In summary, the code efficiently implements the stone smashing game by maintaining a max heap, selecting the heaviest stones in each turn, smashing them, and updating the heap until there is at most one stone left. It then returns the weight of the last remaining stone or 0 if there are no stones left.

Test cases:

Here’s how you can use this solution:

# Example 1: 

stones1 = [2, 7, 4, 1, 8, 1]
print(lastStoneWeight(stones1))  # Output: 1

1

# Example 2: 

stones2 = [1]
print(lastStoneWeight(stones2))  # Output: 1

1

Time and Space Complexity Analysis

Let’s analyze the time and space complexity of the provided Python code for the “Last Stone Weight” problem:

Time Complexity:

1. The heapq.heapify operation to create the max heap from the input stone weights has a time complexity of O(n), where n is the number of stones.
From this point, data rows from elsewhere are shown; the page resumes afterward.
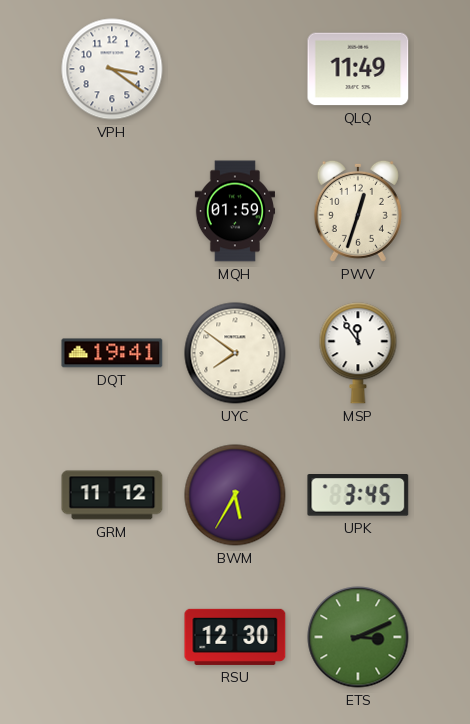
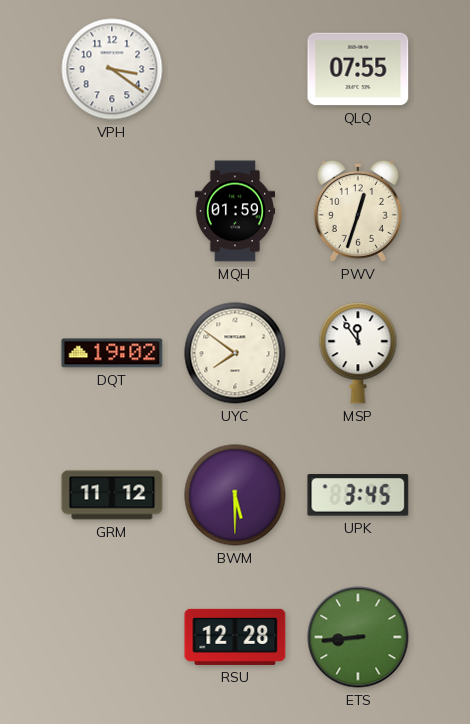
QLQ: 11:49 -> 07:55
DQT: 19:41 -> 19:02
BWM: 5:35 -> 5:30
RSU: 12:30 -> 12:28
ETS: 3:11 -> 8:44
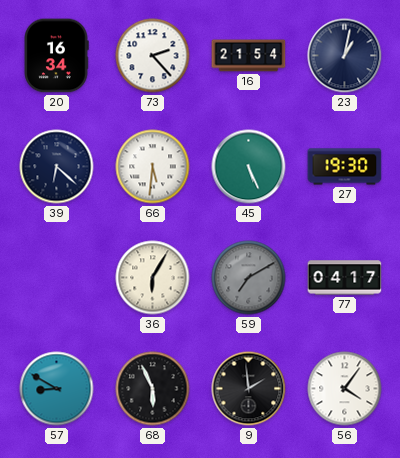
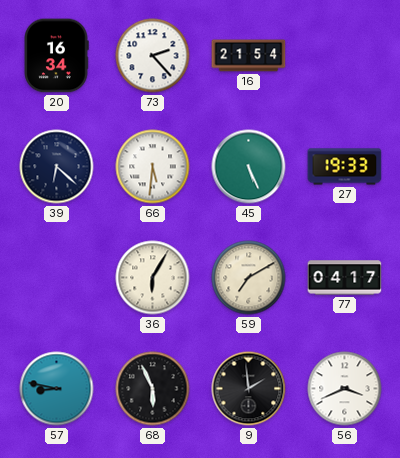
23: 1:02 -> none
27: 19:30 -> 19:33
59 dial: grey -> cream
57: 8:50 -> 8:47
56: 4:06 -> 3:41
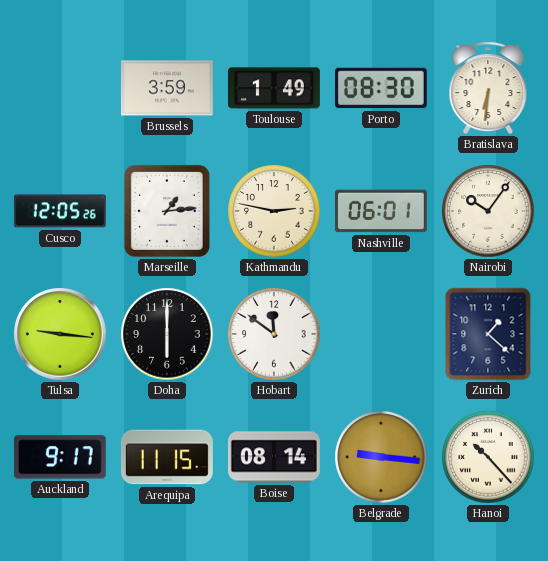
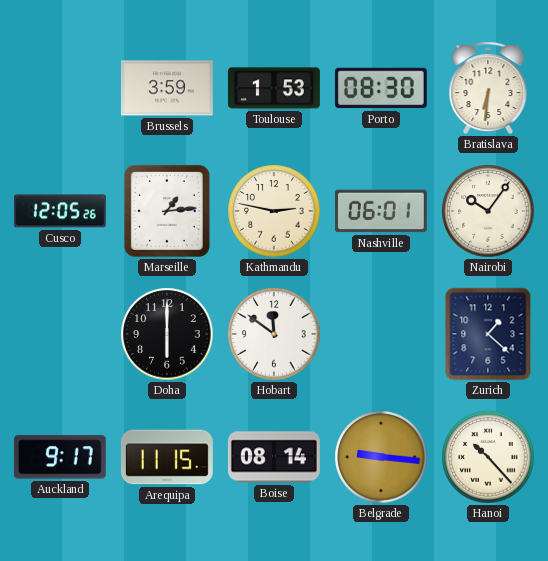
Toulouse: 1:49 -> 1:53
Tulsa: 9:16 -> none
2. The loop that continues until there are more than 1 stone in the heap performs the following operations in each iteration:

   • Retrieving and negating the heaviest stone (y) from the heap, which takes O(log n) time.
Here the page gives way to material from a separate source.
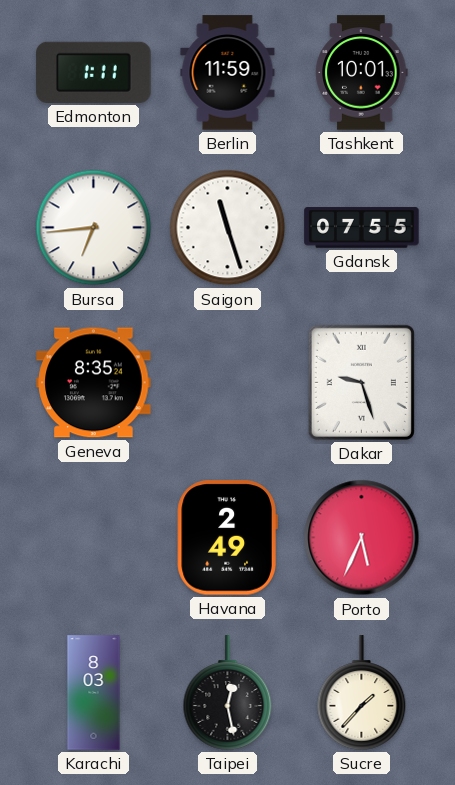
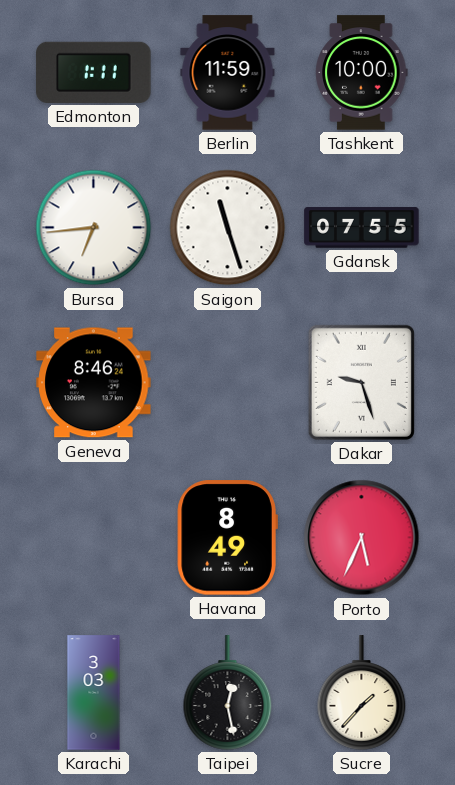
Tashkent: 10:01 -> 10:00
Geneva: 8:35 -> 8:46
Havana: 2:49 -> 8:49
Karachi: 8:03 -> 3:03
   • Retrieving and negating the second heaviest stone (x) from the heap, also taking O(log n) time.

   • Calculating the new stone’s weight and pushing it back into the heap using heapq.heappush, which takes O(log n) time.
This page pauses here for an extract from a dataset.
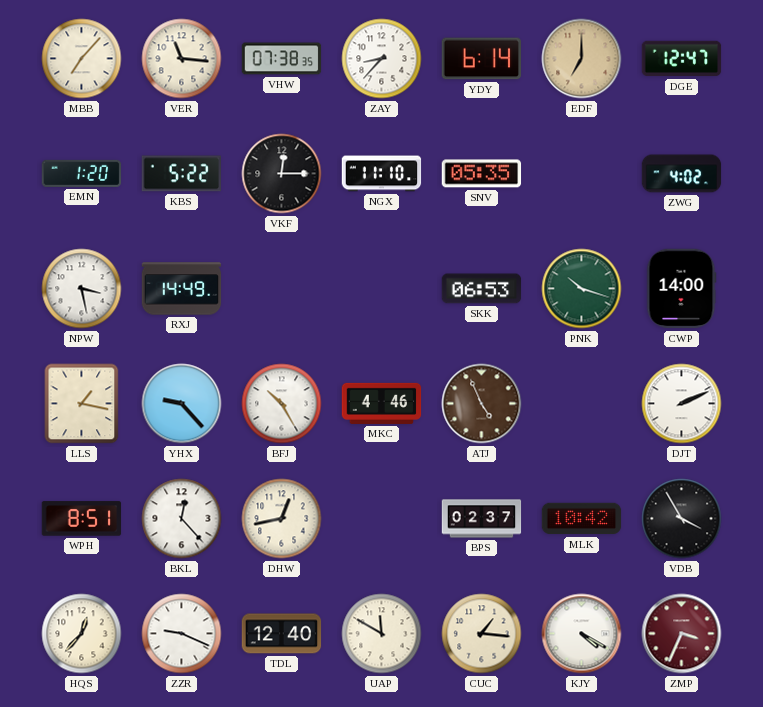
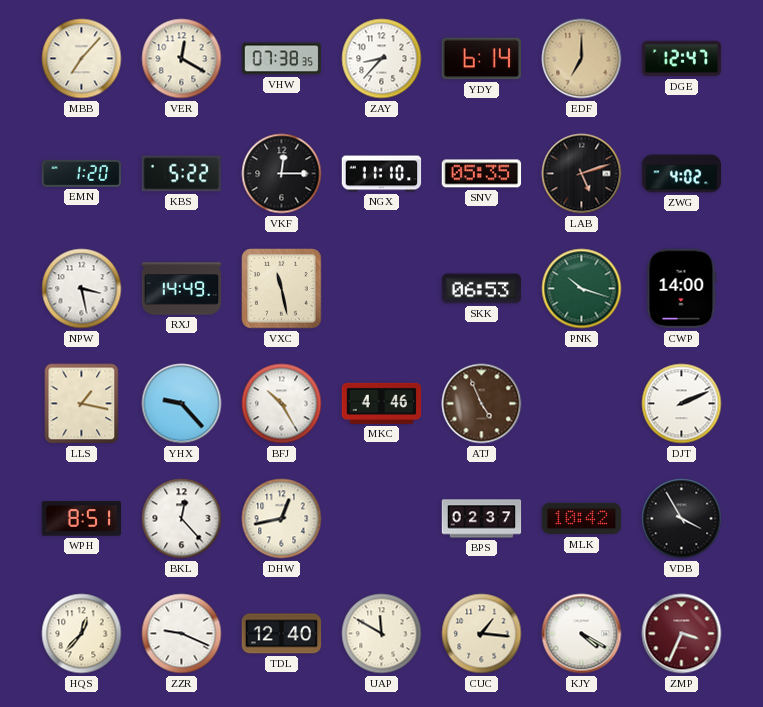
VER: 11:16 -> 12:20
LAB: none -> 5:12
VXC: none -> 11:28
3. In the worst case, the loop runs until there is only one stone left, which requires approximately (n-1) iterations.

Overall, the dominant time complexity is O(n) for the initial heap creation, and within the loop, each iteration takes O(log n) time. Therefore, the overall time complexity of the algorithm is O(n log n).

Space Complexity:

1. The space complexity is primarily determined by the space required for the max heap. In the worst case, this heap can contain all the stones, so the space complexity for the heap is O(n).

2. The rest of the variables used in the function (e.g., x, y, new_stone) require only constant space, so they do not significantly contribute to the space complexity.

Therefore, the overall space complexity of the algorithm is O(n) due to the space used for the max heap.

In summary:

• Time Complexity: \(O(n\ log\ n)\)

• Space Complexity: \(O(n)\)

The algorithm is efficient enough to handle the problem’s constraints, as the worst-case time and space complexities are both linearithmic in terms of the number of stones.

Challenging Exercises:

1. Kth Last Stone Weight: Modify the problem to find the weight of the Kth last remaining stone, where K is an integer input. Your function should work efficiently for large values of K.

2. Multiple Stones Smash: Modify the problem so that instead of smashing two stones at a time, you can smash up to K stones at each turn, where K is an integer input. Determine the weight of the last remaining stone in this variation.